There's 80,000 of you, you check items out half a million times a year, and books are not immortal* (though sometimes their contents are). The physical items get eaten by dogs, checked out and never returned, read to tatters, unaccountably lost. Though the on-order lists we post for you to look at usually are limited to titles which have come out in the last year or two, The New is not all we add to the collection. All the time we are shopping for (and/or happily fishing out of the donated books) replacement copies and titles that fill gaps.
Just lately these replacement copies and orders have included James Baldwin's Notes of a Native Son, several Babysitters Club titles, several Boxcar Children mysteries, a nice fresh copy of O. Henry stories, Spiral Dance by Starhawk, Robert B. Parker's Ceremony, Rebecca West's The Birds Fall Down, and several Agatha Christie titles.
If you notice a gap like one of those above--an Aldous Huxley title we don't have anymore, a missing volume in a science fiction series, a book we hypothetically have but it's never in--please let us know.

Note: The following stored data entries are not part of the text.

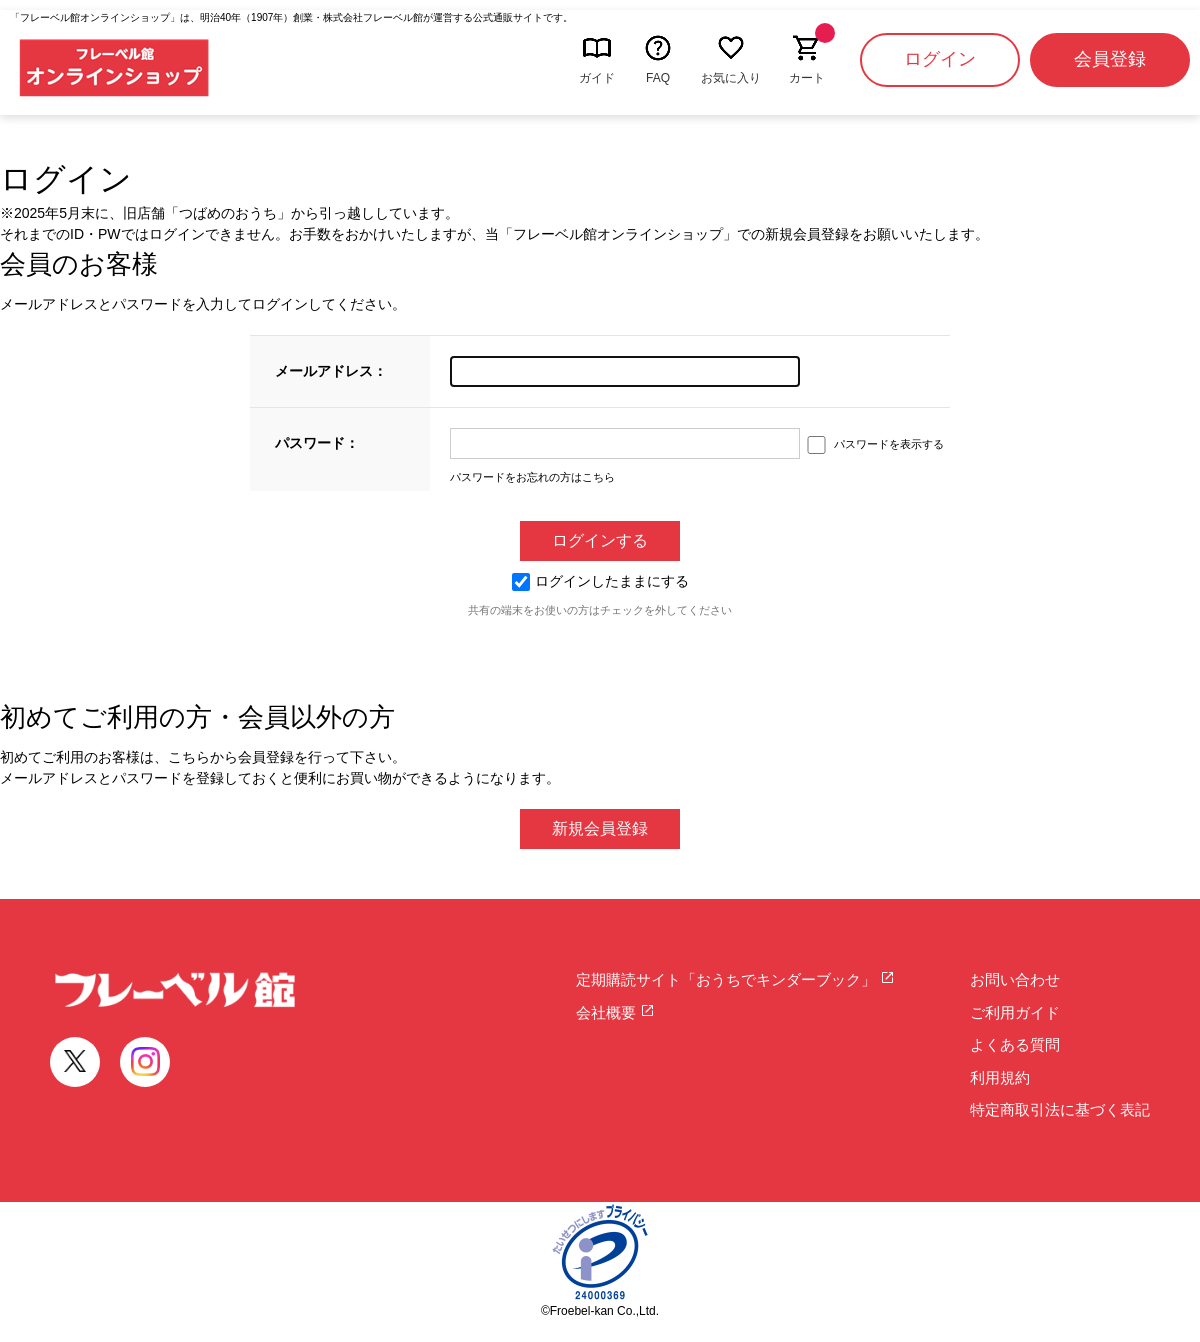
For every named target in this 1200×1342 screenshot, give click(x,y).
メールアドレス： (331, 371)
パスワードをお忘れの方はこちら (532, 477)
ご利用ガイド (1015, 1012)
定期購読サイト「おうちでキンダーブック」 (735, 979)
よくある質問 (1015, 1044)
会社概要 (615, 1012)
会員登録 (1110, 59)
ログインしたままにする (600, 581)
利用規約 (1000, 1077)
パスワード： (317, 443)
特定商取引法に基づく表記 (1060, 1109)
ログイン (940, 59)
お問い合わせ (1015, 979)
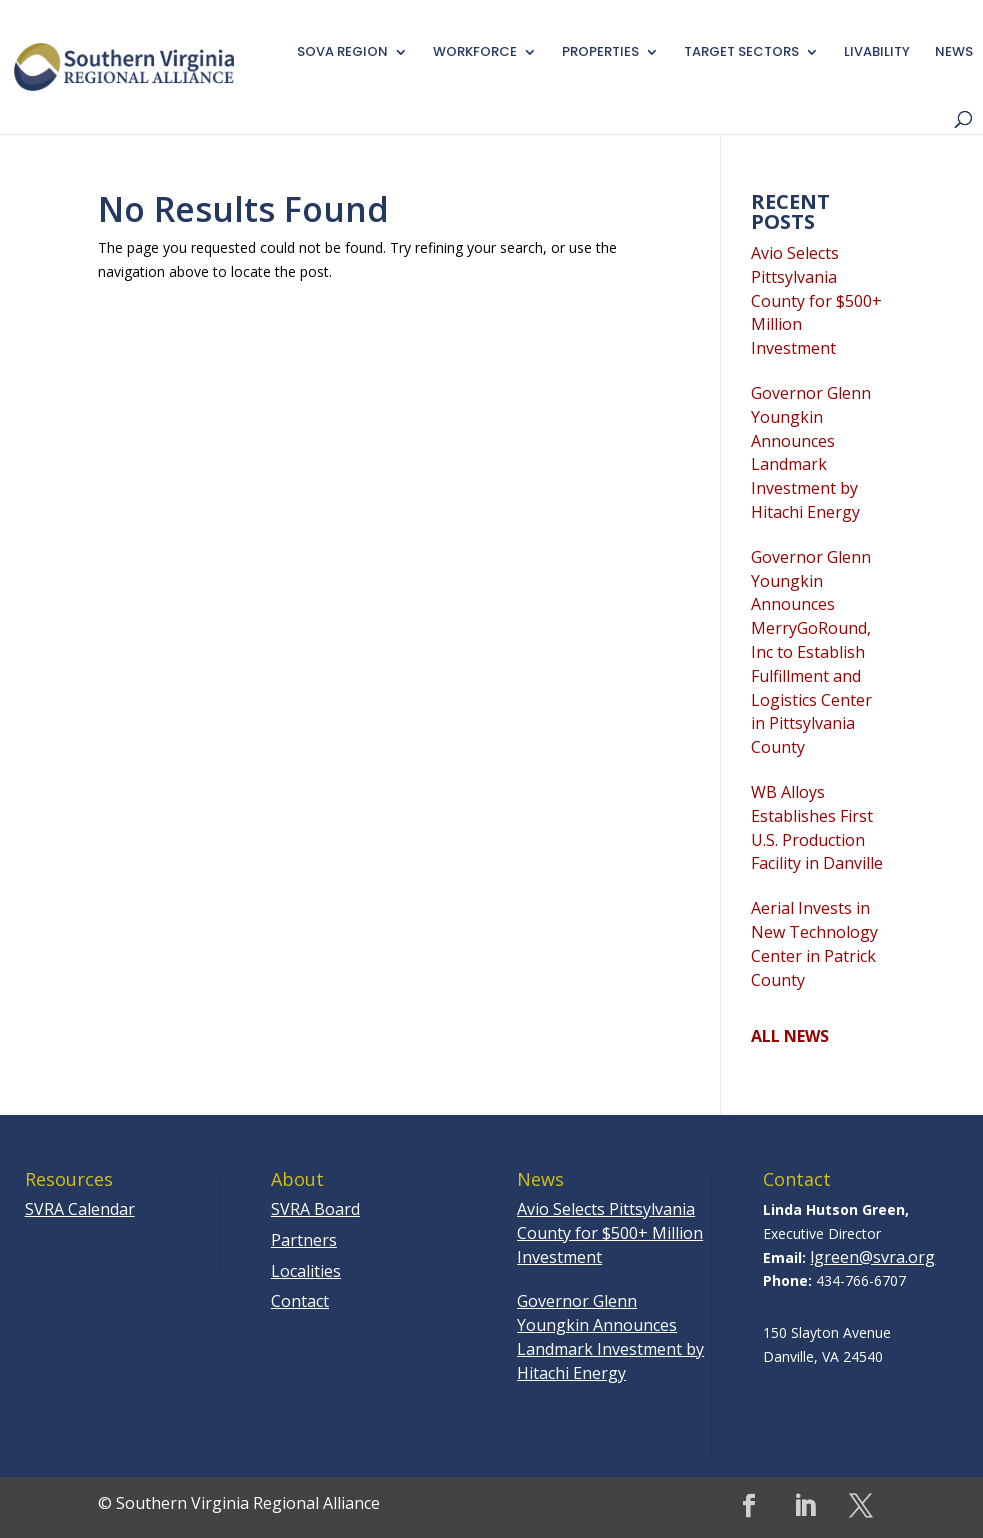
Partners (304, 1240)
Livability (877, 53)
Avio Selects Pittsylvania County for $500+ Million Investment (816, 300)
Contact (300, 1301)
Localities (306, 1271)
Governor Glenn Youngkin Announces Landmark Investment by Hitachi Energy (811, 452)
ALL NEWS (790, 1036)
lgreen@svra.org (872, 1257)
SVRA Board (315, 1209)
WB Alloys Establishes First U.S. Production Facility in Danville (817, 827)
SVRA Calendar (80, 1209)
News (954, 53)
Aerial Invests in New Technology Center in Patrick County (814, 943)
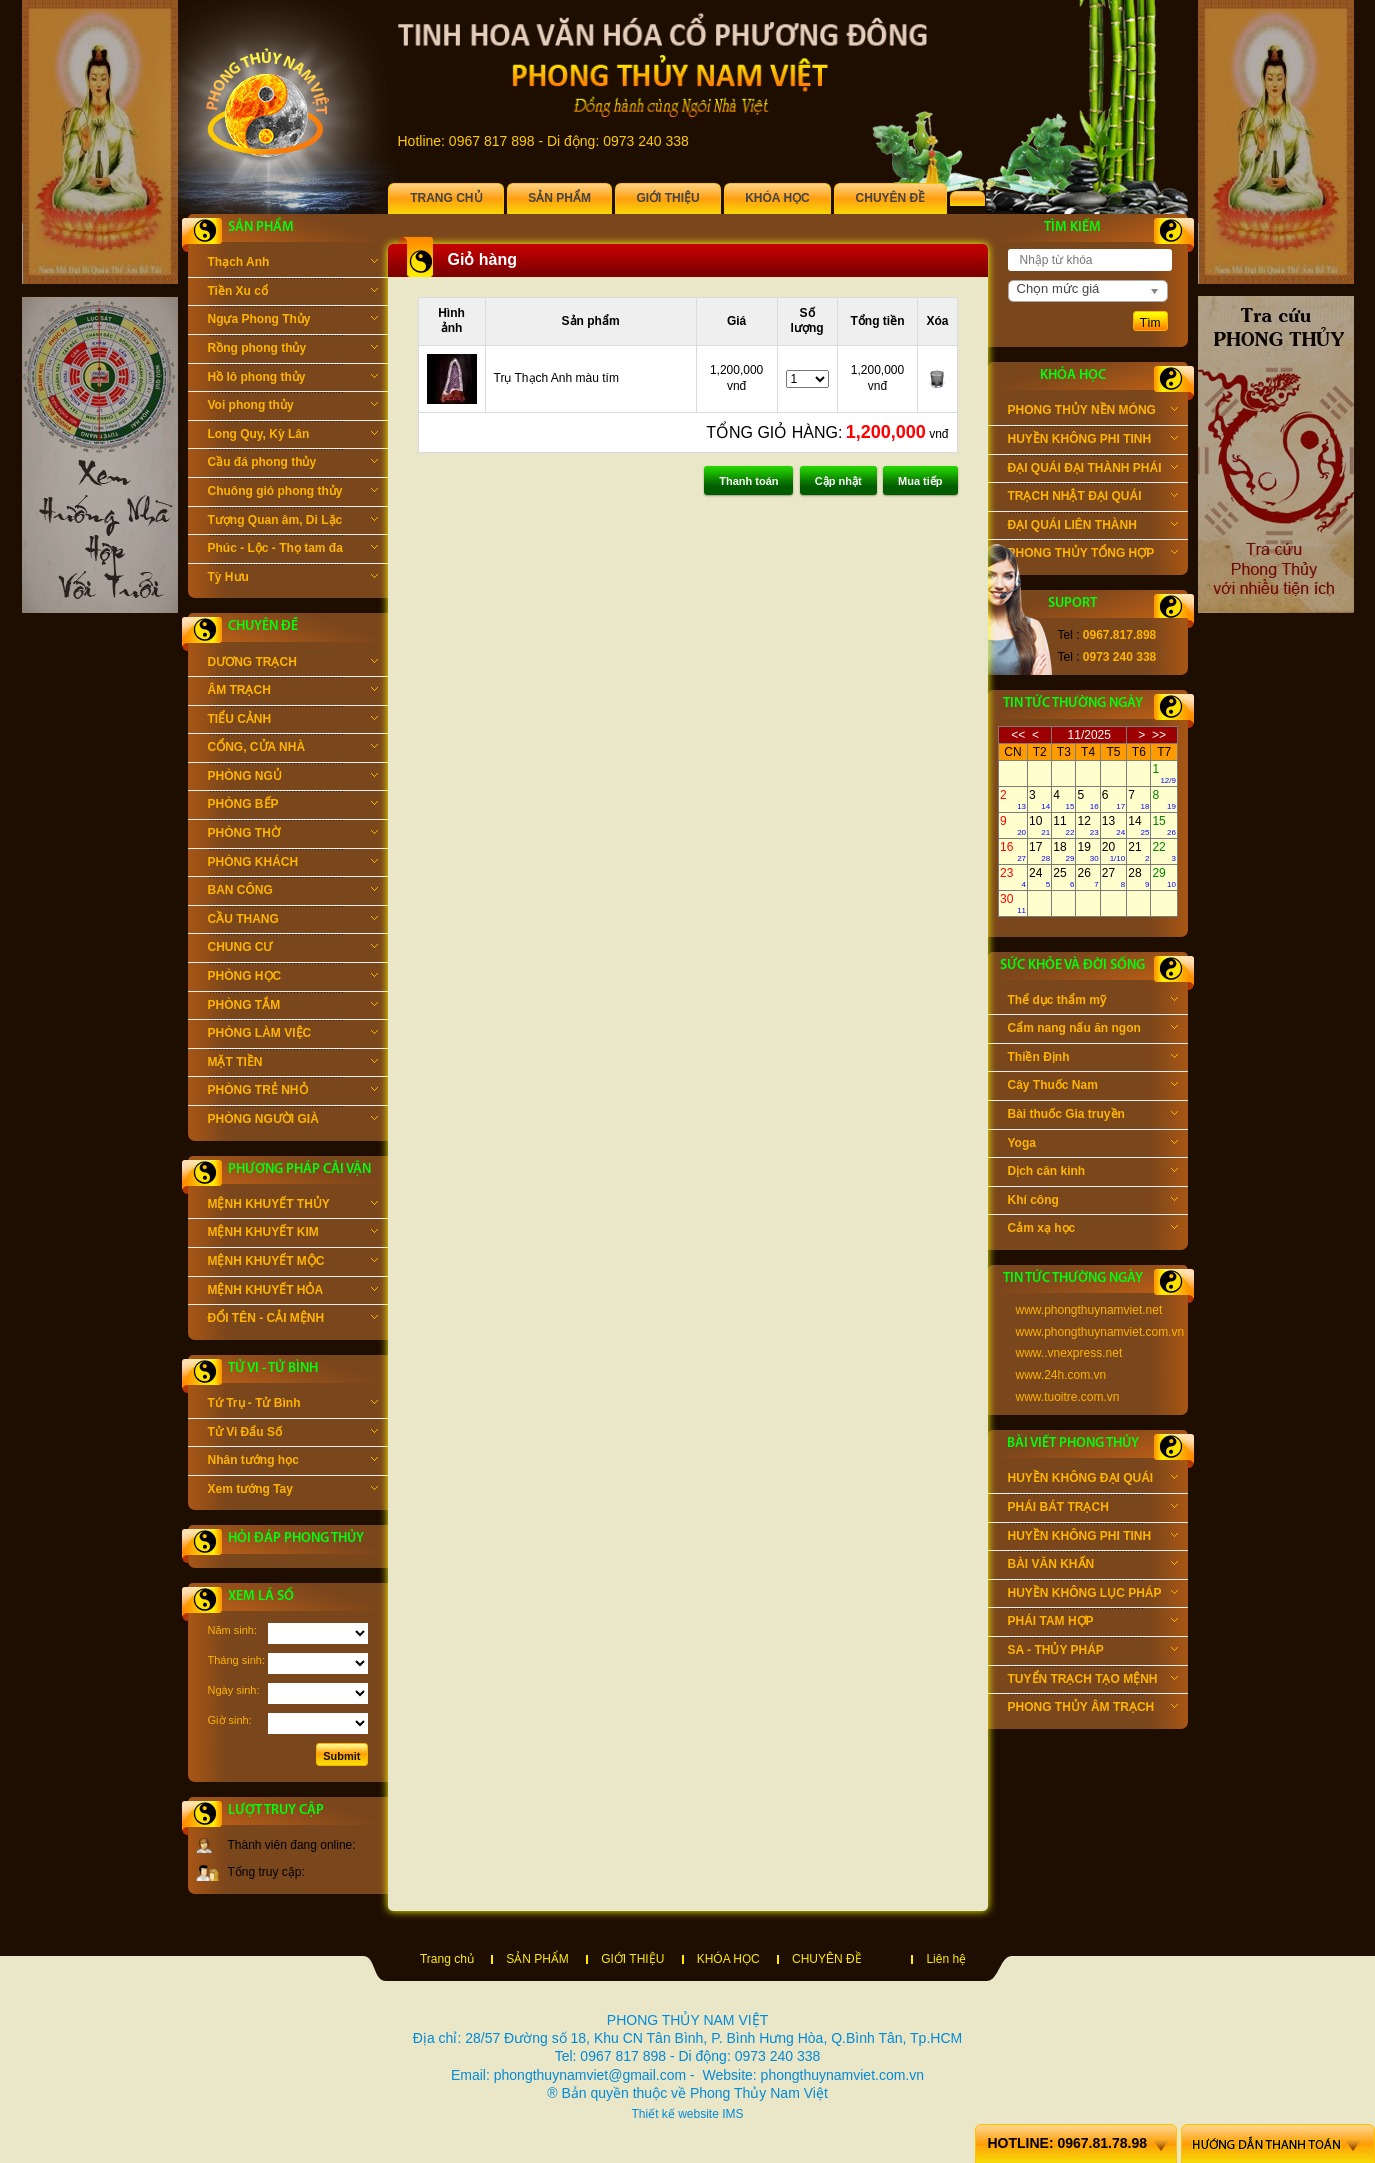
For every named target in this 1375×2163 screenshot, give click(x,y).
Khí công (1093, 1202)
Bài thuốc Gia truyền (1093, 1116)
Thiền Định (1093, 1059)
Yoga (1093, 1145)
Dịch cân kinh (1093, 1173)
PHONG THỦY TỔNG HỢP (1093, 555)
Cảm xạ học (1093, 1230)
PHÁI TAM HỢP (1093, 1623)
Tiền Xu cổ (293, 293)
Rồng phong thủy (293, 350)
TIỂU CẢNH (293, 721)
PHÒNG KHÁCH (293, 864)
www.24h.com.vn (1061, 1375)
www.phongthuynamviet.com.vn (1100, 1332)
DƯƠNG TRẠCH (293, 664)
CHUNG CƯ (293, 949)
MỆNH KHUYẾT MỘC (293, 1263)
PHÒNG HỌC (293, 978)
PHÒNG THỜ (293, 835)
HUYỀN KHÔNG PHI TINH (1093, 441)
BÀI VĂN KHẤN (1093, 1566)
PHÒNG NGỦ (293, 778)
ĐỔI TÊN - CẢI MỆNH (293, 1320)
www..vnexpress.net (1069, 1353)
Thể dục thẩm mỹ (1093, 1002)
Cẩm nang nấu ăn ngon (1093, 1030)
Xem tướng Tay (293, 1491)
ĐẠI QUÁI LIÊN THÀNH (1093, 527)
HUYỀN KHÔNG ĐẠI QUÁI (1093, 1480)
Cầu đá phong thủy (293, 464)
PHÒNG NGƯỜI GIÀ (293, 1121)
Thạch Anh (293, 264)
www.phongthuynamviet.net (1089, 1310)
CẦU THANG (293, 921)
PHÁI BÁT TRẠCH (1093, 1509)
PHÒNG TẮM (293, 1007)
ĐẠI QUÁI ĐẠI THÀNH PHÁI (1093, 470)
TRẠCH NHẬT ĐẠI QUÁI (1093, 498)
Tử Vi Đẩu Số (293, 1434)
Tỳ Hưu (293, 579)
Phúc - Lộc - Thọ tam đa (293, 550)
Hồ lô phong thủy (293, 379)
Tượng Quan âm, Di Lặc (293, 522)
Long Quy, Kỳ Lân (293, 436)
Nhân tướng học (293, 1462)
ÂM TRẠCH (293, 692)
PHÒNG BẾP (293, 806)
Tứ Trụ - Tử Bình (293, 1405)
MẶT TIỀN (293, 1064)
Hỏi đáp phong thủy (296, 1538)
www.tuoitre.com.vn (1068, 1397)
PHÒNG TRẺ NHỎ (293, 1092)
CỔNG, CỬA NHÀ (293, 749)
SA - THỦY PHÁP (1093, 1652)
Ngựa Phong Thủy (293, 321)
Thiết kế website (674, 2114)
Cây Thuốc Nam (1093, 1087)
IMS (732, 2114)
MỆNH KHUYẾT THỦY (293, 1206)
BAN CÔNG (293, 892)
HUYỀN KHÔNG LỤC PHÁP (1093, 1595)
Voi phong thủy (293, 407)
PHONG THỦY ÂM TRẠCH (1093, 1709)
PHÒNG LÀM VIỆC (293, 1035)
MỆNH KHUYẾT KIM (293, 1234)
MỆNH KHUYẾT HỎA (293, 1292)
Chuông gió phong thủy (293, 493)
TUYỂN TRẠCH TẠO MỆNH (1093, 1681)
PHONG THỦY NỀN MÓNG (1093, 412)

* Well, most books are not immortal. There are a few items in the collection which have circulated supernatural numbers of times without wearing out or having grape juice spilled on them. The grand champion item is a copy of Dr. Seuss's And To Think That I Saw It On Mulberry Street which went out (and came back) 162 times since we automated in 1988 and an unknown number of times before that. The runner-up item is M. C. Beaton's Death of a Snob, with 156 circulations. Some credit probably goes to the publishers when this happens : they've made a really strong book!!